Just as the punishment (or suppression) of feelings can eventually come out both relationally and physically, pedestalled (or unbridled) feelings have a way of causing an entire host of other problems—as if the first three in this category didn’t already fit into number four! For one, when we place feelings at the forefront of how we operate we leave ourselves to always feel the pinch of emotional slight, rejection, anger, and unhappiness. When these feelings are constant, we will find any way we can to take the edge off. Which brings us back to a reoccurring theme: addictions, a paradox that involves the intensity of pedestalling our feelings or attempting to punish and subdue what we do not want to feel. In my article, The Four Horsemen: What Addiction, Affairs and Workaholism Have in Common, I related that Famine covers the feelings starved or starving.
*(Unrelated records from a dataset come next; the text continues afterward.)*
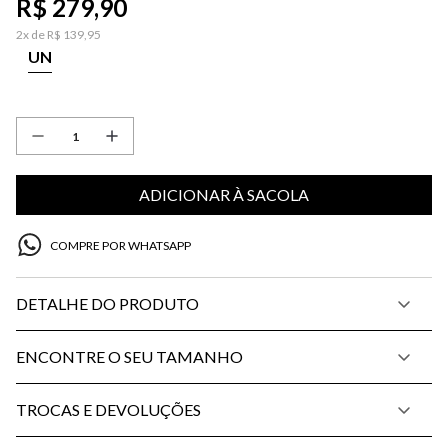
R$
279
,
90
2
x de
R$
139
,
95
UN
ADICIONAR À SACOLA
COMPRE POR WHATSAPP
DETALHE DO PRODUTO
ENCONTRE O SEU TAMANHO
TROCAS E DEVOLUÇÕES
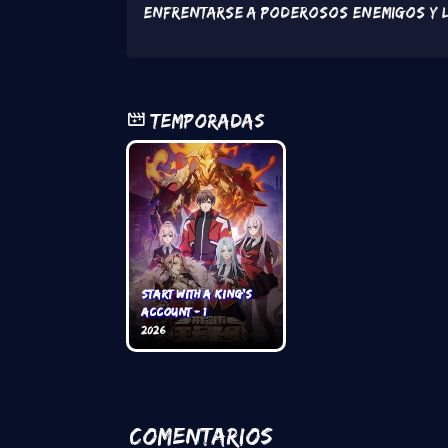
enfrentarse a poderosos enemigos y lu
Temporadas
Start with a King’s
Account - 1
2026
Comentarios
In either case, the addiction is more a symptom than a root problem (Consider: Thoughts = Feelings = Suppression = Addiction).

When feelings are pedestalled, happiness will be constantly sought but ever elusive. Remember, feelings are a byproduct of our thoughts and actions (at least that’s what the Cognitive-Behavioral School of thought says), if we are going after the feelings themselves then we could be completely missing our own behaviors and mindsets that get us there. When this occurs, we keep missing the boat and can get more and more frustrated—and unhappy! When we place proper boundaries on our thoughts and actions then the good feelings have a chance to flourish. In this way, the treasure is in the journey and not in the destination. For example, I find a part of happiness in who my wife is (all the gifts and quirks), I do not expect her to make me happy—she is more important than my feelings.

The Verdict:

In closing, be sure keep this in mind: we must be careful to not put feelings up on a pedestal for us to look up and admire, doing so sets us in a constant state of turmoil and unhappiness; nor should we punish feelings and look down on them (in ourselves and others), doing so will disconnect us and keep us numb and lonely. Emotions are to be kept at eye level respected but not revered. When this occurs, it can allow us to also respect the emotions in others while keeping a healthy boundary.